Trainings 2023

Trainings between October 9-10-11-12 2023!

▼ Jump to English trainings

Sécurité 101-102-103 - French

Formation unique créé par la communauté du Hackfest! Nos formations d’introduction à divers éléments essentiels de sécurité informatique.

Sécurité Physique 101 (Blue Team), 201 (Red Team), 202 (Rétro-ingénierie) - French

Formation unique pour vos besoins de sécurité physique en entreprise.

PowerShell pour l’équipe bleue - French

3e édition de cette formation unique et exclusive au Hackfest! Cette formation vise à ajouter une corde à l’arc aux personnes désirant sécuriser des organisations, et ce, à l’aide de PowerShell.

Crise et resilience - French

Cette formation de 2 jours permettra au participant d’acquérir les compétences de bases requises pour mettre en place une gestion de cybercrise aussi bien opérationnelle que décisionnelle.

  • Registration coming soon!

Corelan BOOTCAMP - English

The Corelan “BOOTCAMP” is a truly unique opportunity to learn both basic & advanced techniques from an experienced exploit developer. During this 4 days course, students will be able to learn all ins and outs about writing reliable stack based exploits for the Windows platform. The trainer will share his “notes from the field” and various tips & tricks to become more effective at writing exploits.

Full-Stack Pentesting Laboratory: 100% Hands-On + Lifetime LAB Access - English

Modern IT systems are complex and it’s all about full-stack nowadays. To become a pentesting expert, you need to dive into full-stack exploitation and gain a lot of practical skills. That’s why I created the Full-Stack Pentesting Laboratory.

For each attack, vulnerability and technique presented in this training there is a lab exercise to help you master full-stack pentesting step by step. What’s more, when the training is over, you can take the complete lab environment home to hack again at your own pace.

I found security bugs in many companies including Google, Yahoo, Mozilla, Twitter and in this training I’ll share my experience with you. The content of this training has been carefully selected to cover the topics most frequently requested by professional penetration testers.

Scada/ICS - English

In this course, the students will learn about the following topics relating to Industrial Systems and SCADA environments:

  1. The basic terminologies and devices that are found within an industrial network such as Actuators, HMIs, PLCs, Sensors and RTUs. Students will also learn about coils and registers, and how attackers can leverage these to interrupt industrial processes
  2. Students will be introduced (briefly) on how to securely architect an industrial network, based on the ideal Purdue Model
  3. Students will learn how to securely map and perform reconnaissance of a SCADA/ICS network
  4. Students will learn how to perform packet dissection and conduct packet sniffing activities on these types of network
  5. On the second day, students will be participating into hacking a live environment, making their way across a SCADA/ICS network. The students will also be provided with hardware material for the second part of the day, where they will be interacting and performing hardware attacks such as gaining shell access via the UART interface, and more !

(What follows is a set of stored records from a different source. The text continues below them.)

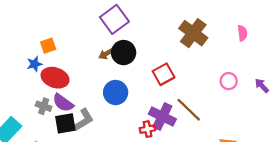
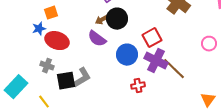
blue circle: (116, 93) -> (127, 55), moved
purple semicircle: (63, 103) -> (97, 39), moved
purple cross: (162, 116) -> (156, 61), moved

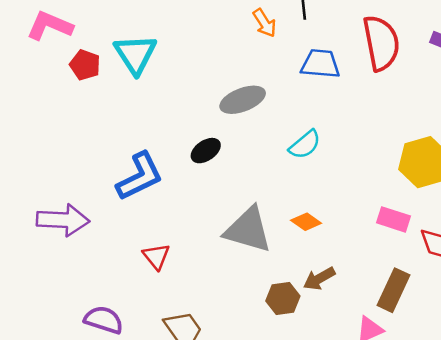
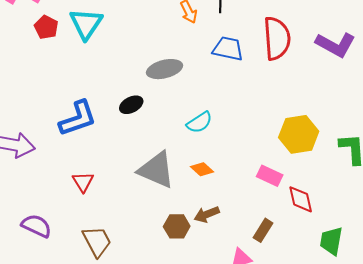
cyan semicircle: (305, 145) -> (199, 122), moved
brown rectangle: (394, 290) -> (263, 230), size x0.7

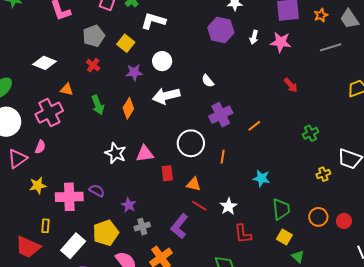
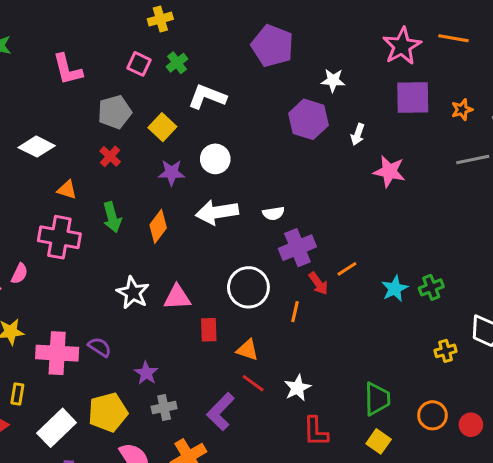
pink star: (281, 42) -> (389, 171), moved
white semicircle: (208, 81) -> (273, 213), moved, turned -64
red arrow: (291, 85) -> (318, 283), moved
pink cross: (49, 113) -> (59, 237), moved, turned 32
cyan star: (261, 178) -> (395, 289), moved, turned 30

Heap Exploitation Training - English

As exploit mitigation’s, such as Nx and stack canaries, have made traditional binary exploitation more difficult, modern exploits have moved to the heap. But heap exploitation is a major increase in difficulty compared to traditional methods, making it a difficult wall on the binary exploitation journey. In this training, we will conquer the complexity and difficultly of heap exploitation by breaking it down directly.

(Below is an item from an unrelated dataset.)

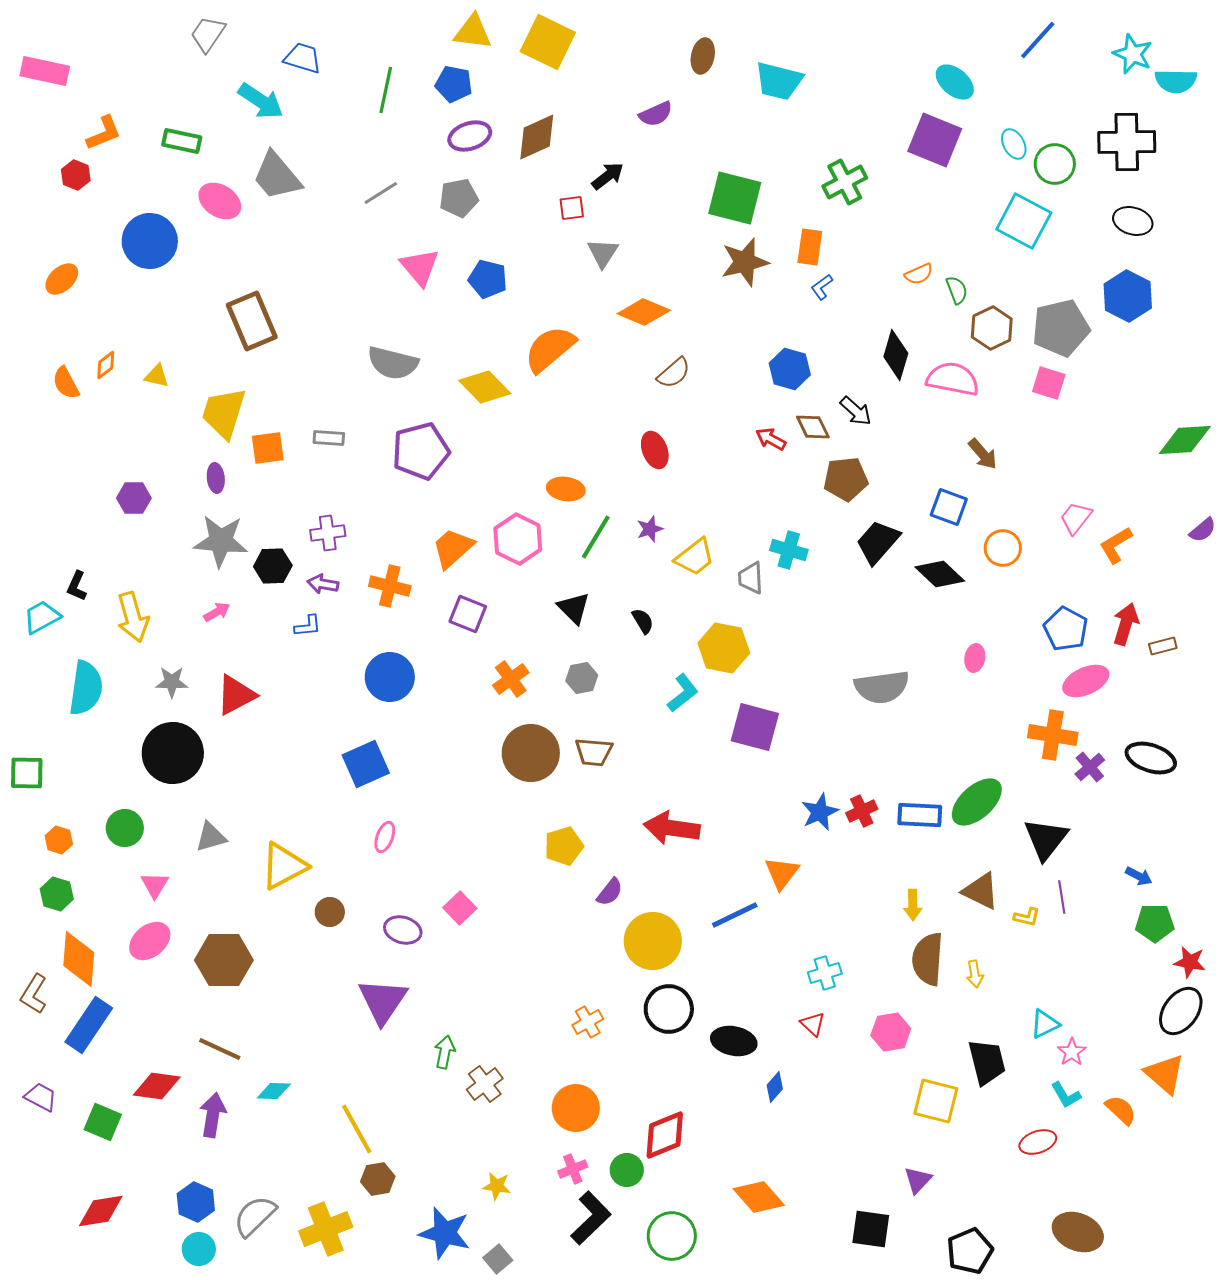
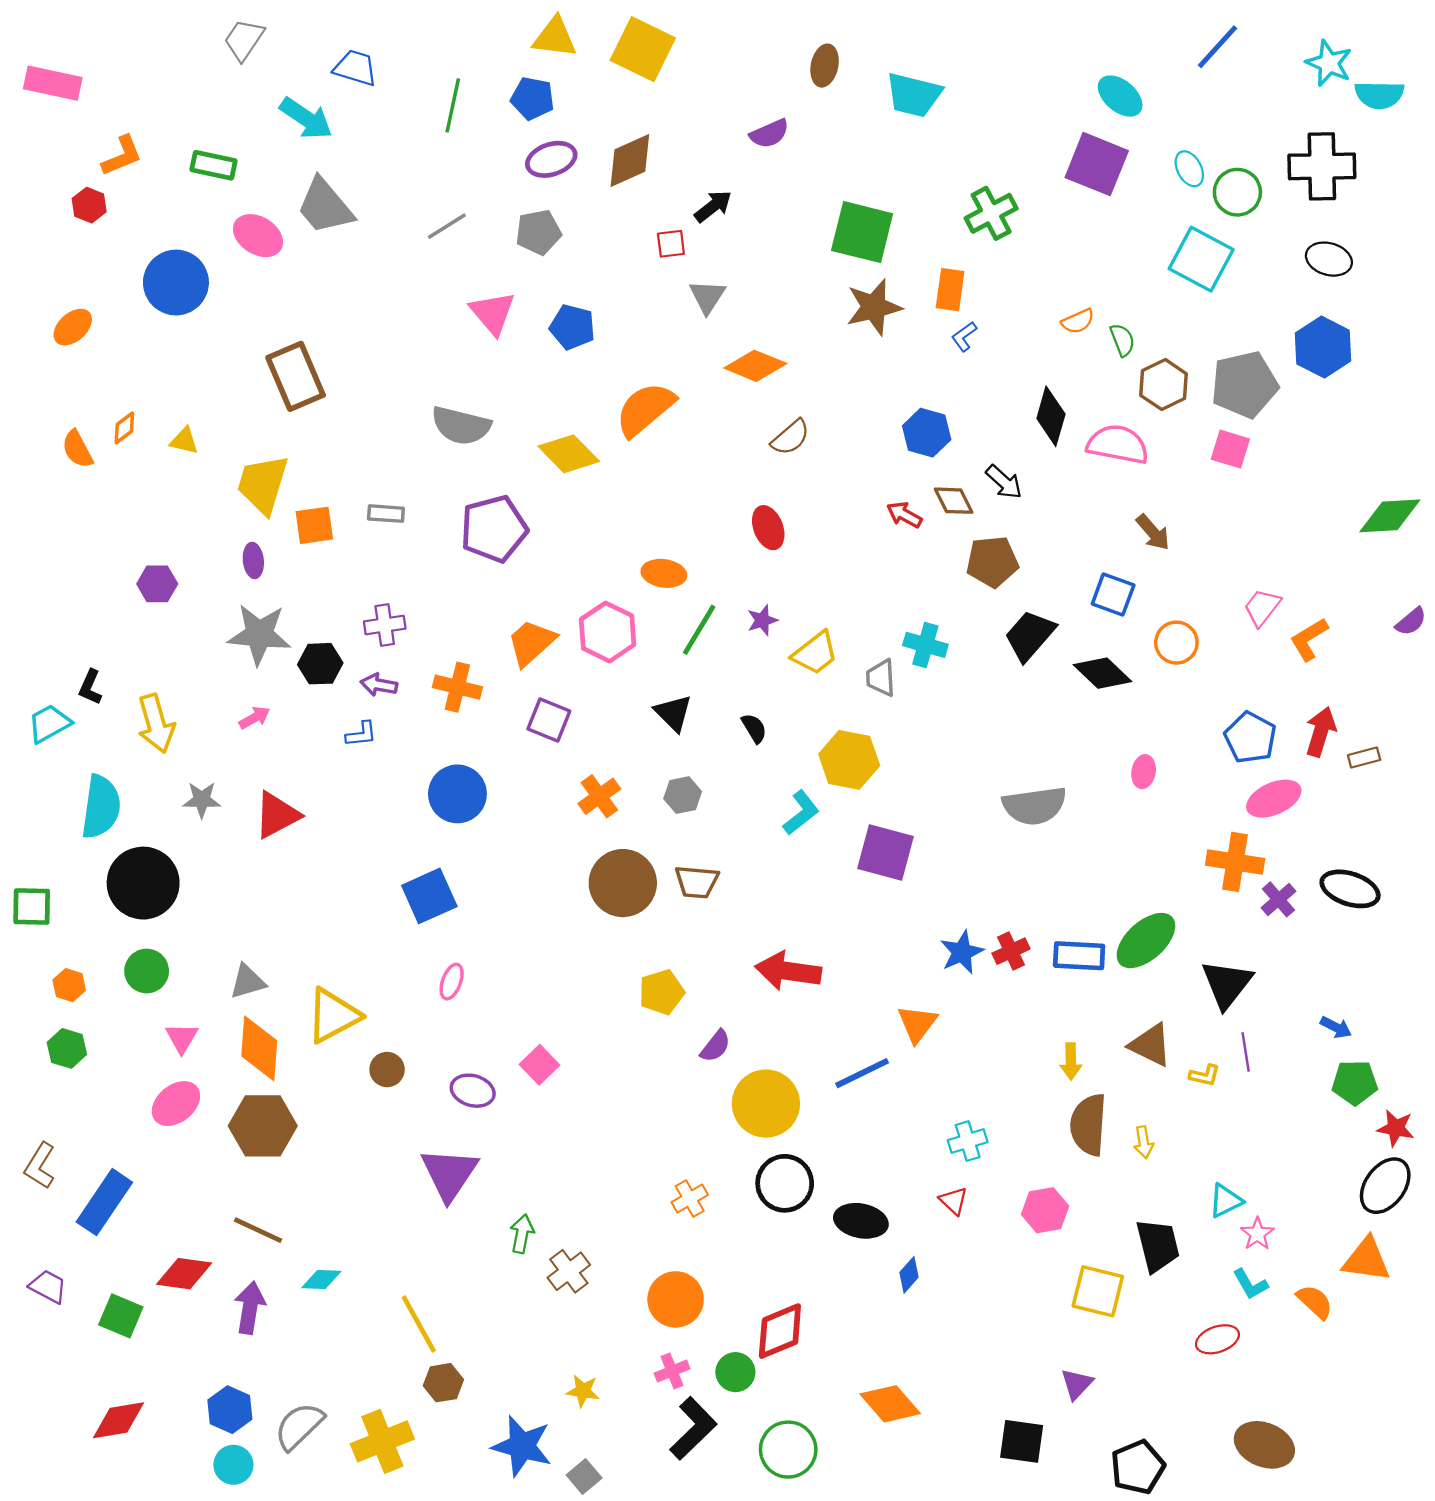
black circle: (173, 753) -> (143, 883), moved
orange diamond: (79, 959) -> (259, 1048), moved
orange triangle: (1165, 1074) -> (1366, 1260), turned -33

To conquer the complexity, we’ll learn all about the GLibC’s malloc allocator by diving into the weeds of the allocator directly, explaining the how, what, and why. We’ll use hands-on exercises to demonstrate techniques that are largely applicable, and cover the contexts which allow certain techniques to be used. Additionally, we will demonstrate how the victim program can add even more primitives that can be exploited and how to find these objects, allowing the information learned in the course to be widely applicable.

This training is specifically targeted at GLibC malloc, which is the default allocator on most Linux distributions. We will start by learning how the allocator functions and about heap specific vulnerability classes. From there, you will learn how to pwn with techniques in the allocator itself and how to find your own gadgets within victim programs to live off the land. Finally, we will attack a custom HTTP server stack by finding the vulnerabilities and exploiting them. This will require complicated heap feng shui and exploit techniques learned from the workshop in order to pull off. To make the content easy to grasp, the training includes many hands-on exercises for practicing the material, a large collection of visuals and an amazing virtual machine for pwnable challenges. After taking this course, you will be highly capable at finding heap related vulnerabilities and exploiting these bugs in a variety of ways.